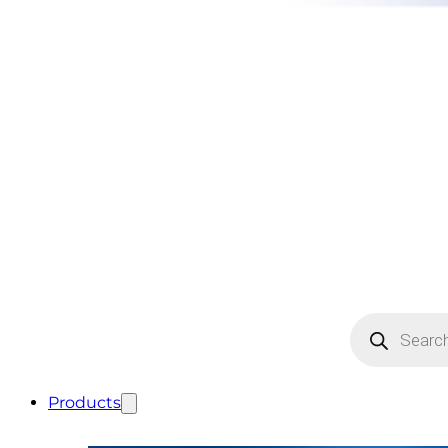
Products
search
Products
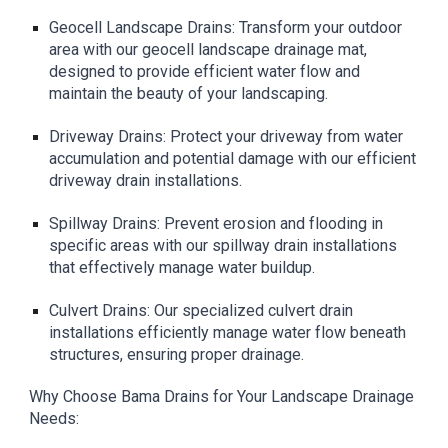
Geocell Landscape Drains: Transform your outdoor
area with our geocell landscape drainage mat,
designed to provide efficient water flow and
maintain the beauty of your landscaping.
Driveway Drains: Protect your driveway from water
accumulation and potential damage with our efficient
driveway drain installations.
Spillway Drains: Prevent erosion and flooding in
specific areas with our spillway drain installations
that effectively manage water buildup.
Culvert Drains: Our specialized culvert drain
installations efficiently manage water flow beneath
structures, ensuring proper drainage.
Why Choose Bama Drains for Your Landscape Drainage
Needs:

**Your instructions:** Output an exact copy of the lines from the one holding "Driveway Drains: Protect" to the last line of the data, inclusive, and nothing beyond that range.

**Task result:**
Driveway Drains: Protect your driveway from water
accumulation and potential damage with our efficient
driveway drain installations.
Spillway Drains: Prevent erosion and flooding in
specific areas with our spillway drain installations
that effectively manage water buildup.
Culvert Drains: Our specialized culvert drain
installations efficiently manage water flow beneath
structures, ensuring proper drainage.
Why Choose Bama Drains for Your Landscape Drainage
Needs:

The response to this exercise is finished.